Volume 109 : June 2024 Issue

Magnesio-ferri-hornblende, □Ca₂(Mg₄Fe³⁺)[(Si₇Al)O₂₂] (OH)₂, a new member of the amphibole supergroup

https://doi.org/10.2138/am-2023-8922

Zhang et al. report a magnesio-ferri-hornblende (IMA 2021-100), a new member of the amphibole supergroup. This new mineral, found in felsic magmas, is ubiquitous in fertilized magmas related to porphyry ore system, but rare in barren intrusions. Felsic magmas with porphyry ore-potential are characterized by predominant magnesio-ferri-hornblende and subordinate magnesio-hastingsite crystallized under lower P-T and high fO2 conditions, while amphiboles in barren intrusions are dominantly characterized by magnesio-hastingsite and hastingsite crystallized in high P-T and low fO2 environments.
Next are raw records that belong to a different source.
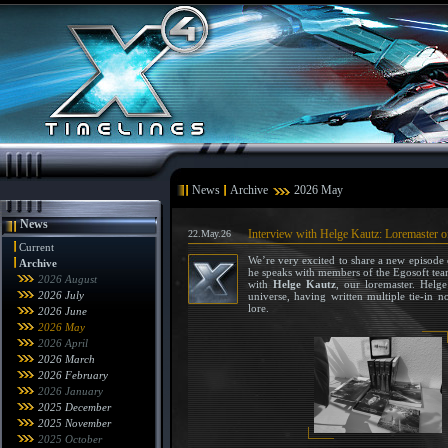
News
Archive
2026 May
News
Interview with Helge Kautz: Loremaster o
22.May.26
Current
We’re very excited to share a new episode
Archive
he speaks with members of the Egosoft team
2026 August
with
Helge Kautz
, our loremaster. Helg
2026 July
universe, having written multiple tie-in 
lore.
2026 June
2026 May
2026 April
2026 March
2026 February
2026 January
2025 December
2025 November
2025 October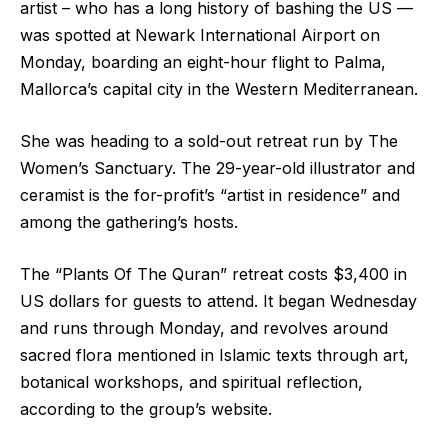
artist – who has a long history of bashing the US —
was spotted at Newark International Airport on
Monday, boarding an eight-hour flight to Palma,
Mallorca’s capital city in the Western Mediterranean.
She was heading to a sold-out retreat run by The
Women’s Sanctuary. The 29-year-old illustrator and
ceramist is the for-profit’s “artist in residence” and
among the gathering’s hosts.
The “Plants Of The Quran” retreat costs $3,400 in
US dollars for guests to attend. It began Wednesday
and runs through Monday, and revolves around
sacred flora mentioned in Islamic texts through art,
botanical workshops, and spiritual reflection,
according to the group’s website.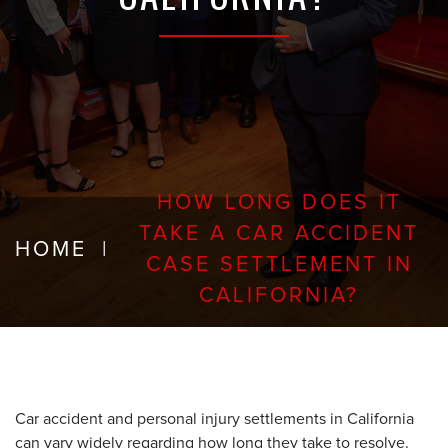
HOW LONG DOES IT
TAKE A CAR ACCIDENT
HOME
|
CASE SETTLEMENT IN
CALIFORNIA?
Car accident and personal injury settlements in California
can vary widely regarding how long they take to resolve.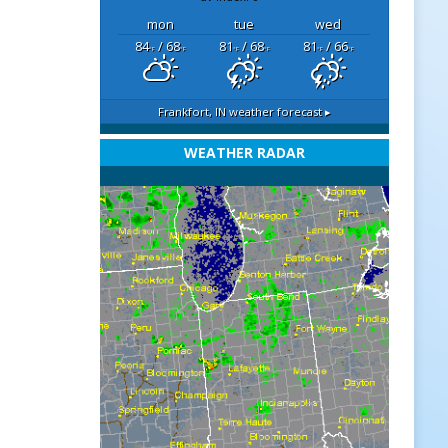
mon
tue
wed
84
/ 68
81
/ 68
81
/ 66
°F
°F
°F
°F
°F
°F
Frankfort, IN
weather forecast ▸
WEATHER RADAR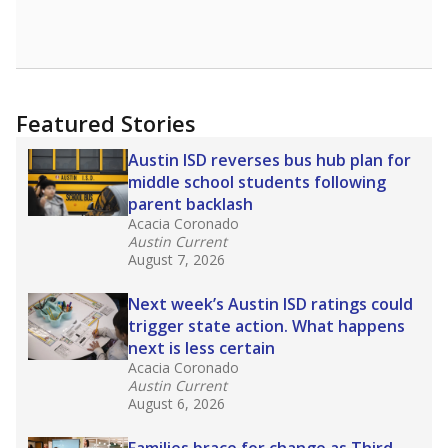
None%
Master's
of total
(None%)
None%
No degree
of total
(None%)
Note: Rankings show each school's position among comparable
schools, with higher numbers representing higher percentages.
Source:
Texas Academic Performance Reports
What would you like to explore next?
How well are teachers paid?
How many students need special support?
Are students showing up for class?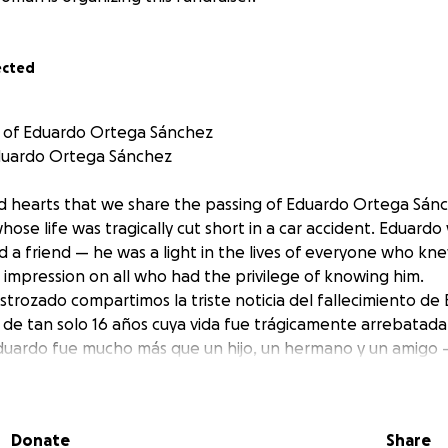
ected
 of Eduardo Ortega Sánchez
duardo Ortega Sánchez
red hearts that we share the passing of Eduardo Ortega Sánc
hose life was tragically cut short in a car accident. Eduard
d a friend — he was a light in the lives of everyone who kn
ing impression on all who had the privilege of knowing him.
strozado compartimos la triste noticia del fallecimiento d
 de tan solo 16 años cuya vida fue trágicamente arrebatad
Eduardo fue mucho más que un hijo, un hermano y un amigo —
 que lo conocieron. Su alma bondadosa dejó una huella pro
egio de cruzarse en su camino.
Donate
Share
 been created to support Eduardo’s family during this unima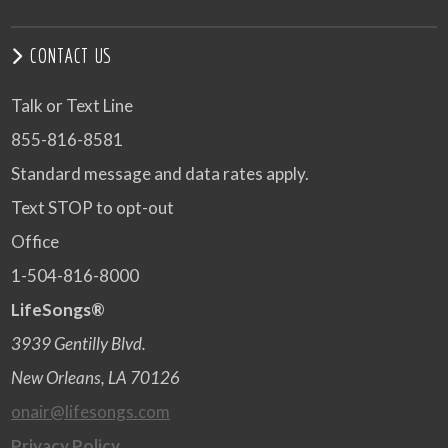
CONTACT US
Talk or Text Line
855-816-8581
Standard message and data rates apply.
Text STOP to opt-out
Office
1-504-816-8000
LifeSongs®
3939 Gentilly Blvd.
New Orleans, LA 70126
onair@lifesongs.com
Privacy Policy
The discovery of magnesio-ferri-hornblende has important significance for magma fertility discrimination and can potentially be used in regional exploration for porphyry-skarn ore system.

A multivariate statistical approach for mineral geographic provenance determination using laser-induced breakdown spectroscopy and electron microprobe chemical data: A case study of copper-bearing tourmalines

https://doi.org/10.2138/am-2023-9164

Dutrow et al. summarize the use of two complementary techniques for determining mineral provenance; LIBS = a qualitative technique, and EMP = a quantitative technique. Data from both techniques were subjected to multivariate statistical analyses to highlight correlations among elements that uniquely identified the geographic locality of copper-bearing tourmalines. These tourmalines have highly similar compositions and environment of formation, yet are geographically separated. Using a combination of PCA and PLSR multivariate statistics on compositional data, the four geographical localities of Paraiba tourmaline could be separated with about 95% success. This study is the first to demonstrate the use of multivariate statistical analyses of EMP data for determining the provenance of tourmaline supergroup minerals with remarkably similar compositions. Specifying the provenance of minerals has widespread applications to geoscience problems. While this study focuses on a specific mineral species, it demonstrates that the approach is wide applicably to other mineral groups.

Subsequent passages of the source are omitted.